Task to complete: Omitting any pictures, transcribe the entries below exactly.

[Collected data]
******************************
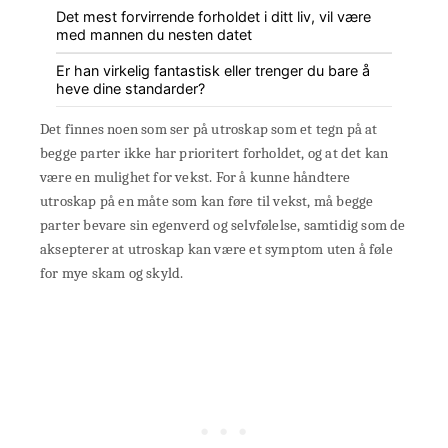
Det mest forvirrende forholdet i ditt liv, vil være
med mannen du nesten datet
Er han virkelig fantastisk eller trenger du bare å
heve dine standarder?
Det finnes noen som ser på utroskap som et tegn på at
begge parter ikke har prioritert forholdet, og at det kan
være en mulighet for vekst. For å kunne håndtere
utroskap på en måte som kan føre til vekst, må begge
parter bevare sin egenverd og selvfølelse, samtidig som de
aksepterer at utroskap kan være et symptom uten å føle
for mye skam og skyld.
******************************
Answer space:
Det mest forvirrende forholdet i ditt liv, vil være
med mannen du nesten datet
Er han virkelig fantastisk eller trenger du bare å
heve dine standarder?
Det finnes noen som ser på utroskap som et tegn på at
begge parter ikke har prioritert forholdet, og at det kan
være en mulighet for vekst. For å kunne håndtere
utroskap på en måte som kan føre til vekst, må begge
parter bevare sin egenverd og selvfølelse, samtidig som de
aksepterer at utroskap kan være et symptom uten å føle
for mye skam og skyld.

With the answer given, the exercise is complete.